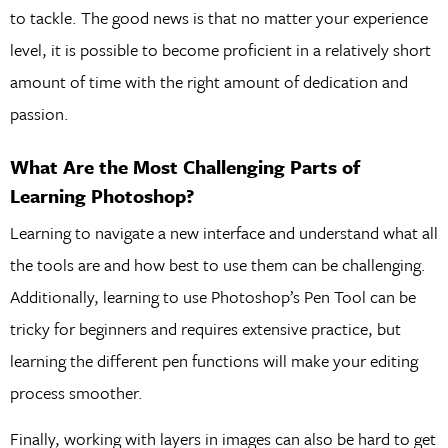
to tackle. The good news is that no matter your experience
level, it is possible to become proficient in a relatively short
amount of time with the right amount of dedication and
passion.
What Are the Most Challenging Parts of
Learning Photoshop?
Learning to navigate a new interface and understand what all
the tools are and how best to use them can be challenging.
Additionally, learning to use Photoshop’s Pen Tool can be
tricky for beginners and requires extensive practice, but
learning the different pen functions will make your editing
process smoother.
Finally, working with layers in images can also be hard to get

● ● ●

- [DIRECTIONS]
The lines wanted are those from the one containing "Learning Photoshop?" through the last line of the listing above. Repeat them exactly.

- [ANSWER TO THE EXERCISE]
Learning Photoshop?
Learning to navigate a new interface and understand what all
the tools are and how best to use them can be challenging.
Additionally, learning to use Photoshop’s Pen Tool can be
tricky for beginners and requires extensive practice, but
learning the different pen functions will make your editing
process smoother.
Finally, working with layers in images can also be hard to get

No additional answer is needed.